Material for this exercise
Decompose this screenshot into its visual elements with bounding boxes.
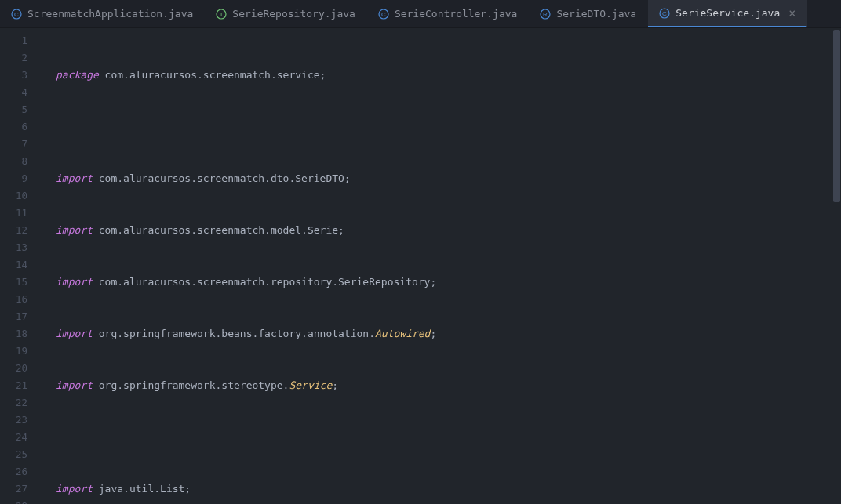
tab-label: SerieController.java	[395, 8, 518, 20]
line-number: 1	[0, 32, 27, 49]
code-line: package com.aluracursos.screenmatch.serv…	[56, 67, 841, 84]
line-number: 7	[0, 136, 27, 153]
line-number: 12	[0, 222, 27, 239]
code-line	[56, 429, 841, 446]
line-number: 18	[0, 325, 27, 343]
line-number: 16	[0, 291, 27, 308]
line-number: 28	[0, 498, 27, 504]
line-number: 21	[0, 377, 27, 394]
line-number: 19	[0, 343, 27, 360]
line-number-gutter: 1234567891011121314151617181920212223242…	[0, 28, 43, 504]
svg-text:R: R	[544, 11, 548, 18]
svg-text:I: I	[220, 11, 222, 18]
code-line	[56, 118, 841, 136]
line-number: 26	[0, 463, 27, 480]
line-number: 17	[0, 308, 27, 325]
tab-label: SerieService.java	[675, 7, 780, 19]
tab-serie-service[interactable]: C SerieService.java ×	[648, 0, 807, 27]
line-number: 5	[0, 101, 27, 118]
scrollbar-track[interactable]	[832, 28, 841, 504]
line-number: 8	[0, 153, 27, 170]
editor-area: 1234567891011121314151617181920212223242…	[0, 28, 841, 504]
tab-label: SerieRepository.java	[232, 8, 355, 20]
line-number: 24	[0, 429, 27, 446]
line-number: 22	[0, 394, 27, 412]
tab-serie-dto[interactable]: R SerieDTO.java	[529, 0, 648, 27]
record-icon: R	[540, 9, 551, 20]
line-number: 3	[0, 67, 27, 84]
line-number: 6	[0, 118, 27, 136]
code-line: import com.aluracursos.screenmatch.dto.S…	[56, 170, 841, 187]
line-number: 20	[0, 360, 27, 377]
tab-label: ScreenmatchApplication.java	[27, 8, 193, 20]
close-icon[interactable]: ×	[788, 6, 795, 20]
editor-tabs: C ScreenmatchApplication.java I SerieRep…	[0, 0, 841, 28]
class-icon: C	[659, 8, 670, 19]
line-number: 10	[0, 187, 27, 205]
line-number: 25	[0, 446, 27, 463]
line-number: 15	[0, 274, 27, 291]
line-number: 11	[0, 205, 27, 222]
line-number: 27	[0, 480, 27, 498]
line-number: 9	[0, 170, 27, 187]
line-number: 23	[0, 412, 27, 429]
code-line: import org.springframework.beans.factory…	[56, 325, 841, 343]
tab-label: SerieDTO.java	[556, 8, 636, 20]
class-icon: C	[11, 9, 22, 20]
line-number: 13	[0, 239, 27, 256]
code-line: import com.aluracursos.screenmatch.repos…	[56, 274, 841, 291]
line-number: 4	[0, 84, 27, 101]
interface-icon: I	[216, 9, 227, 20]
class-icon: C	[378, 9, 389, 20]
code-line: import com.aluracursos.screenmatch.model…	[56, 222, 841, 239]
code-line: import org.springframework.stereotype.Se…	[56, 377, 841, 394]
svg-text:C: C	[662, 10, 667, 17]
line-number: 14	[0, 256, 27, 274]
tab-screenmatch-application[interactable]: C ScreenmatchApplication.java	[0, 0, 205, 27]
scrollbar-thumb[interactable]	[833, 30, 840, 202]
code-content[interactable]: package com.aluracursos.screenmatch.serv…	[43, 28, 841, 504]
tab-serie-repository[interactable]: I SerieRepository.java	[205, 0, 367, 27]
line-number: 2	[0, 49, 27, 67]
code-line: import java.util.List;	[56, 480, 841, 498]
svg-text:C: C	[381, 11, 386, 18]
tab-serie-controller[interactable]: C SerieController.java	[367, 0, 530, 27]
svg-text:C: C	[14, 11, 19, 18]
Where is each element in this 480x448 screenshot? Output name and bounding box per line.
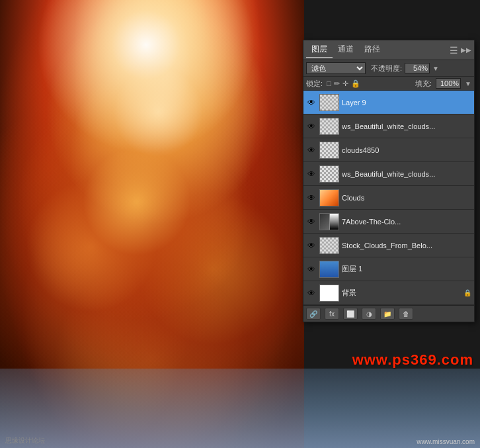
lock-label: 锁定: xyxy=(306,79,323,89)
layer-thumbnail xyxy=(319,142,339,159)
layer-thumbnail xyxy=(319,165,339,183)
layer-item[interactable]: 👁 Layer 9 xyxy=(303,91,474,114)
lock-icon-3[interactable]: ✛ xyxy=(342,79,348,88)
footer-mask-btn[interactable]: ⬜ xyxy=(343,308,358,320)
layer-item[interactable]: 👁 Clouds xyxy=(303,186,474,210)
layers-panel: 图层 通道 路径 ☰ ▶▶ 滤色 不透明度: ▼ 锁定: □ ✏ ✛ 🔒 填充:… xyxy=(303,40,475,322)
layer-visibility[interactable]: 👁 xyxy=(306,193,317,203)
layer-thumbnail xyxy=(319,118,339,135)
layer-visibility[interactable]: 👁 xyxy=(306,240,317,251)
layer-visibility[interactable]: 👁 xyxy=(306,121,317,132)
layer-thumbnail xyxy=(319,94,339,111)
blend-mode-select[interactable]: 滤色 xyxy=(306,62,366,74)
panel-menu-icon[interactable]: ☰ xyxy=(450,45,458,56)
layer-name: Layer 9 xyxy=(342,99,471,107)
opacity-label: 不透明度: xyxy=(371,64,402,73)
footer-link-btn[interactable]: 🔗 xyxy=(306,308,321,320)
layer-thumbnail xyxy=(319,285,339,302)
watermark: www.ps369.com xyxy=(352,351,473,369)
footer-group-btn[interactable]: 📁 xyxy=(380,308,395,320)
tab-channels[interactable]: 通道 xyxy=(333,42,359,58)
lock-icon-2[interactable]: ✏ xyxy=(334,79,340,88)
panel-collapse-icon[interactable]: ▶▶ xyxy=(461,46,471,54)
footer-fx-btn[interactable]: fx xyxy=(325,308,339,320)
layer-name: Stock_Clouds_From_Belo... xyxy=(342,242,471,249)
sky-area xyxy=(0,369,480,448)
layer-thumbnail xyxy=(319,237,339,254)
layer-name: ws_Beautiful_white_clouds... xyxy=(342,122,471,130)
layer-visibility[interactable]: 👁 xyxy=(306,97,317,108)
fill-arrow: ▼ xyxy=(465,80,471,87)
layer-thumbnail xyxy=(319,213,339,230)
panel-footer: 🔗 fx ⬜ ◑ 📁 🗑 xyxy=(303,305,474,322)
layer-item[interactable]: 👁 ws_Beautiful_white_clouds... xyxy=(303,114,474,138)
footer-delete-btn[interactable]: 🗑 xyxy=(399,308,413,320)
layer-name: 图层 1 xyxy=(342,264,471,274)
layer-visibility[interactable]: 👁 xyxy=(306,145,317,156)
layer-name: clouds4850 xyxy=(342,146,471,154)
fill-label: 填充: xyxy=(415,79,432,89)
lock-icon-4[interactable]: 🔒 xyxy=(351,79,360,88)
layer-thumbnail xyxy=(319,261,339,278)
layer-thumbnail xyxy=(319,189,339,206)
layer-item[interactable]: 👁 背景 🔒 xyxy=(303,281,474,305)
layer-item[interactable]: 👁 Stock_Clouds_From_Belo... xyxy=(303,234,474,257)
layer-name: 背景 xyxy=(342,288,461,298)
blend-mode-row: 滤色 不透明度: ▼ xyxy=(303,60,474,77)
lock-row: 锁定: □ ✏ ✛ 🔒 填充: ▼ xyxy=(303,77,474,91)
layer-name: 7Above-The-Clo... xyxy=(342,218,471,226)
opacity-input[interactable] xyxy=(405,63,430,73)
layer-visibility[interactable]: 👁 xyxy=(306,288,317,298)
layer-name: ws_Beautiful_white_clouds... xyxy=(342,170,471,178)
layer-visibility[interactable]: 👁 xyxy=(306,264,317,275)
layer-lock-icon: 🔒 xyxy=(463,289,471,296)
tab-paths[interactable]: 路径 xyxy=(359,42,385,58)
layer-item[interactable]: 👁 ws_Beautiful_white_clouds... xyxy=(303,162,474,186)
layer-item[interactable]: 👁 7Above-The-Clo... xyxy=(303,210,474,234)
panel-tabs: 图层 通道 路径 ☰ ▶▶ xyxy=(303,40,474,60)
opacity-arrow: ▼ xyxy=(432,65,439,72)
tab-layers[interactable]: 图层 xyxy=(306,42,333,58)
lock-icons: □ ✏ ✛ 🔒 xyxy=(327,79,360,88)
fill-input[interactable] xyxy=(436,78,461,89)
layer-item[interactable]: 👁 图层 1 xyxy=(303,257,474,281)
layers-list: 👁 Layer 9 👁 ws_Beautiful_white_clouds...… xyxy=(303,91,474,305)
layer-visibility[interactable]: 👁 xyxy=(306,169,317,179)
layer-visibility[interactable]: 👁 xyxy=(306,216,317,227)
layer-item[interactable]: 👁 clouds4850 xyxy=(303,138,474,162)
credit-right: www.missvuan.com xyxy=(417,438,475,445)
footer-adjustment-btn[interactable]: ◑ xyxy=(362,308,376,320)
credit-left: 思缘设计论坛 xyxy=(5,436,45,445)
layer-name: Clouds xyxy=(342,194,471,202)
lock-icon-1[interactable]: □ xyxy=(327,79,331,87)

Task description
Copy the lines of the entries above that mention "class".

Solution to this exercise
class-icon: C	[659, 8, 670, 19]
class-icon: C	[11, 9, 22, 20]
class-icon: C	[378, 9, 389, 20]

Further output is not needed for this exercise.